Desde 1928, los personajes de Bertolt Brecht cantan en su Ópera de los tres centavos: “Es la ley, es la ley y no se la saltan ni el Papa ni el Rey”. El dramaturgo y poeta alemán, comunista sin partido, censurado y perseguido por Hitler, criticaba el orden burgués. Era un antisistema y un anticapitalista antes de que Colau, su camarilla de pijoteras y sus amistades cupijas naciesen y prostituyesen el sentido de las palabras antisistema y anticapitalista. La versión cinematográfica de la ópera de Brecht se estrenó en 1931, cuando se proclamó la Segunda República. Noventa años después, Colau, Pisarello, Asens y sus dudosos colegas republicanos suman otro de sus ridículos históricos. Porque el Tribunal Supremo les ha condenado a reponer en el Ayuntamiento de Barcelona el retrato de Felipe VI que retiró el supuesto guerrillero Pisarello. Poco antes, había empaquetado el busto de Juan Carlos entre mofas, chanzas y escenas propias de un lupanar dirigido por un fullero surgido de la pampa.

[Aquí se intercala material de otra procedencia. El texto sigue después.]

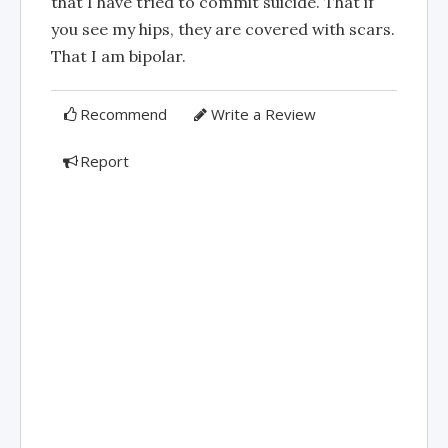
that I have tried to commit suicide. That if
you see my hips, they are covered with scars.
That I am bipolar.
Recommend
Write a Review
Report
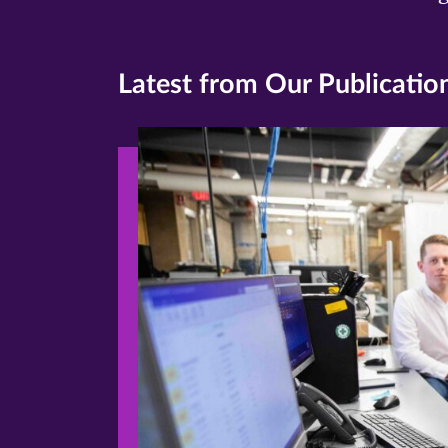
Latest from Our Publicatio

Sin el mínimo respeto ni decoro institucional, se dedicaron al peor teatro del absurdo hasta el punto que avergonzaron incluso a los republicanos bien educados y a los anarquistas ilustrados. Querían que su fantochada se viese por las televisiones de todo el mundo, y sólo consiguieron iniciar su voladura de la imagen de la Barcelona abierta, creativa y amable. Aquella misma mañana, Colau había coincidido con Felipe VI en un acto del poder judicial y mostró su cara más hipócrita. Ahora luce su faz de traidora a todas/os y a sus propias ideas (si tuviese alguna) cuando se pavonea compartiendo mesa y mantel con el monarca.

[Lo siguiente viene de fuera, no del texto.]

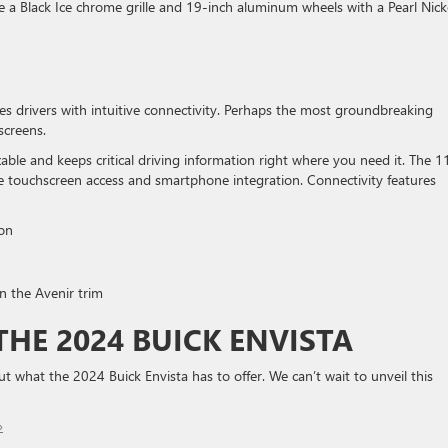
de a Black Ice chrome grille and 19-inch aluminum wheels with a Pearl Nick
es drivers with intuitive connectivity. Perhaps the most groundbreaking
screens.
able and keeps critical driving information right where you need it. The 1
e touchscreen access and smartphone integration. Connectivity features
on
n the Avenir trim
HE 2024 BUICK ENVISTA
 what the 2024 Buick Envista has to offer. We can’t wait to unveil this
»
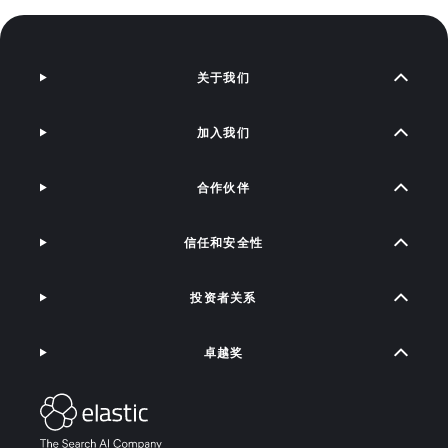
关于我们
加入我们
合作伙伴
信任和安全性
投资者关系
卓越奖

Colau y sus comunas desconocen lo que son las buenas maneras. Especialistas en sembrar antipatías en y contra Barcelona, aquella charlotada contra el retrato oficial de obligado cumplimiento ha ido dando tumbos por diversos tribunales, con sus incumplimientos y subterfugios legales, confiando en que no les pasaría nada. Hasta que les ha pasado. Han malgastado el dinero público, han judicializado su necedad y ahora volverán a sus pucheritos y lágrimas de cocodrilas hasta que haya que pagar los platos que han roto. Porque si algo aborrece la mayoría de gente de Barcelona es la suciedad, el poco cuidado con los detalles y las cosas mal hechas. Pero a Colau no le importa, porque incomodar a la mayoría de ciudadanía sensata la hace feliz y justifica su vida de activista hasta más allá de la muerte, según dejó dicho y televisado para su posteridad.
Como se acaba la época de su despotismo, es más intervencionista, más prohibicionista y más incendiaria de los ánimos para ocultar sus auténticos problemas y desaguisados. Su inconsciente delata que le gusta el lema que decía: ni Dios, ni Patria ni Rey. Rodeada de equipos de altaneras, inexpertas e incapaces, no ha aprendido nada de la intrahistoria ni del aliento vital de Barcelona. Hasta que la Justicia le ha recordado que la ley no se la saltan ni el Papa, ni el Rey ni Colau y su fanfarria.